In this part of the experiments, 1 barrier implemented using OpenMP and 1 barrier implemented using MPI are combined when running on cluster with multiple nodes and each node with multiple running threads:

- 1. Tree-based Barrier with 4-Ary arrival (OpenMP);
- 2. Tournament Barrier (MPI);

Two approaches were used in combining the two barriers:

- Put Tournament MPI Barrier **inside** the #pragma omp parallel block with Tree OpenMP Barrier, and let one of the thread in this node call MPI Barrier;
- Put Tournament MPI Barrier outside the #pragma omp parallel block with Tree OpenMP Barrier. After OpenMP Barrier is done, main function invoke MPI Barrier and run for same number of iterations as OpenMP Barrier;



Figure 1: OpenMP Barriers: averaged over 10k iterations

The number of nodes were varied from 2 to 8, while number of threads in each node were varied from 2 to 12. The summation of time for all the threads to reach OpenMP barrier and for all the processes to reach MPI barrier were used to evaluate the performance of the combined barrier. The time was also averaged over number of iterations. The barrier was run for 100k iterations. The collected data were plotted and analyzed using Excel.

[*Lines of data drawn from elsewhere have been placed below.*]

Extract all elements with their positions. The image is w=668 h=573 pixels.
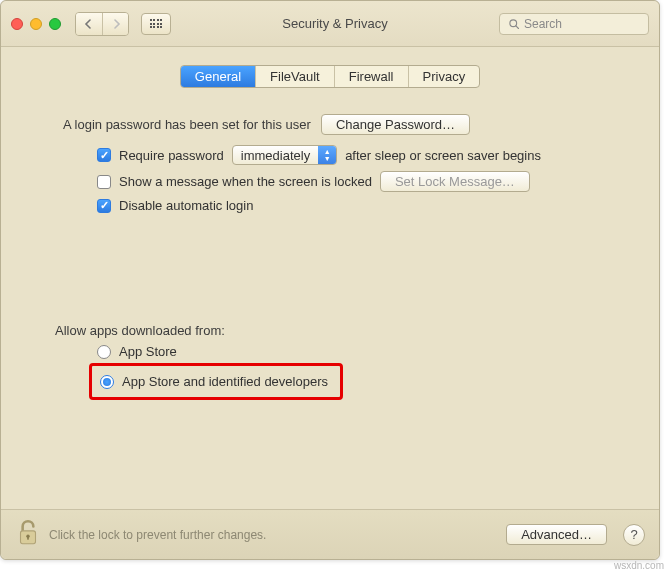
- radio-dot-icon: [103, 378, 111, 386]
- lock-text: Click the lock to prevent further change…: [49, 528, 266, 542]
- window-controls: [11, 18, 61, 30]
- forward-button[interactable]: [102, 13, 128, 35]
- show-message-label: Show a message when the screen is locked: [119, 174, 372, 189]
- disable-auto-login-checkbox[interactable]: ✓: [97, 199, 111, 213]
- allow-apps-appstore-radio[interactable]: [97, 345, 111, 359]
- check-icon: ✓: [100, 200, 109, 211]
- set-lock-message-button[interactable]: Set Lock Message…: [380, 171, 530, 192]
- require-password-checkbox[interactable]: ✓: [97, 148, 111, 162]
- grid-icon: [150, 19, 163, 28]
- svg-line-1: [516, 25, 519, 28]
- allow-apps-appstore-row: App Store: [97, 344, 623, 359]
- allow-apps-identified-radio[interactable]: [100, 375, 114, 389]
- require-password-label-after: after sleep or screen saver begins: [345, 148, 541, 163]
- minimize-window-icon[interactable]: [30, 18, 42, 30]
- change-password-button[interactable]: Change Password…: [321, 114, 470, 135]
- allow-apps-heading: Allow apps downloaded from:: [55, 323, 623, 338]
- tab-general[interactable]: General: [181, 66, 255, 87]
- tab-group: General FileVault Firewall Privacy: [180, 65, 480, 88]
- svg-rect-4: [27, 536, 29, 539]
- lock-area[interactable]: Click the lock to prevent further change…: [15, 518, 496, 551]
- require-password-row: ✓ Require password immediately ▲▼ after …: [97, 145, 623, 165]
- highlighted-selection: App Store and identified developers: [89, 363, 343, 400]
- allow-apps-identified-row: App Store and identified developers: [100, 374, 328, 389]
- titlebar: Security & Privacy Search: [1, 1, 659, 47]
- tab-privacy[interactable]: Privacy: [408, 66, 480, 87]
- allow-apps-appstore-label: App Store: [119, 344, 177, 359]
- show-message-checkbox[interactable]: [97, 175, 111, 189]
- chevron-updown-icon: ▲▼: [318, 146, 336, 164]
- content-area: A login password has been set for this u…: [1, 88, 659, 410]
- zoom-window-icon[interactable]: [49, 18, 61, 30]
- select-value: immediately: [233, 148, 318, 163]
- tab-firewall[interactable]: Firewall: [334, 66, 408, 87]
- lock-icon: [15, 518, 41, 551]
- show-message-row: Show a message when the screen is locked…: [97, 171, 623, 192]
- check-icon: ✓: [100, 150, 109, 161]
- close-window-icon[interactable]: [11, 18, 23, 30]
- allow-apps-identified-label: App Store and identified developers: [122, 374, 328, 389]
- require-password-delay-select[interactable]: immediately ▲▼: [232, 145, 337, 165]
- footer: Click the lock to prevent further change…: [1, 509, 659, 559]
- disable-auto-login-label: Disable automatic login: [119, 198, 253, 213]
- search-input[interactable]: Search: [499, 13, 649, 35]
- login-password-text: A login password has been set for this u…: [63, 117, 311, 132]
- security-privacy-window: Security & Privacy Search General FileVa…: [0, 0, 660, 560]
- login-password-row: A login password has been set for this u…: [63, 110, 623, 139]
- disable-auto-login-row: ✓ Disable automatic login: [97, 198, 623, 213]
- tab-bar: General FileVault Firewall Privacy: [1, 65, 659, 88]
- advanced-button[interactable]: Advanced…: [506, 524, 607, 545]
- search-placeholder: Search: [524, 17, 562, 31]
- tab-filevault[interactable]: FileVault: [255, 66, 334, 87]
- search-icon: [508, 18, 520, 30]
- nav-back-forward: [75, 12, 129, 36]
- help-button[interactable]: ?: [623, 524, 645, 546]
- back-button[interactable]: [76, 13, 102, 35]
- show-all-button[interactable]: [141, 13, 171, 35]
- require-password-label-before: Require password: [119, 148, 224, 163]
- watermark: wsxdn.com: [614, 560, 664, 571]
- window-title: Security & Privacy: [179, 16, 491, 31]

### 5 Results and Discussion

#### 5.1 OpenMP Experimental Results

Please refer to Figure 1 and 2 for the OpenMP Experimental Results.

Figure 1 is the results of running 10k iterations on OpenMP barriers. The x-axis is the average time over 10k iterations, and the y-axis is the number of threads from 2 to 8. Figure 2 is the results of running 1000k iterations on OpenMP barriers. The x-axis is the average time over 1000k iterations, and the y-axis is the number of threads from 2 to 8.

By comparing Figure 1 and 2, even the trends are similar, it can be observed that experiments with more iterations yield more stable results. When running on PACE cluster, there is no noticeable difference in the runtime for experiments with different iterations. Therefore, we should run experiments with more iterations if necessary.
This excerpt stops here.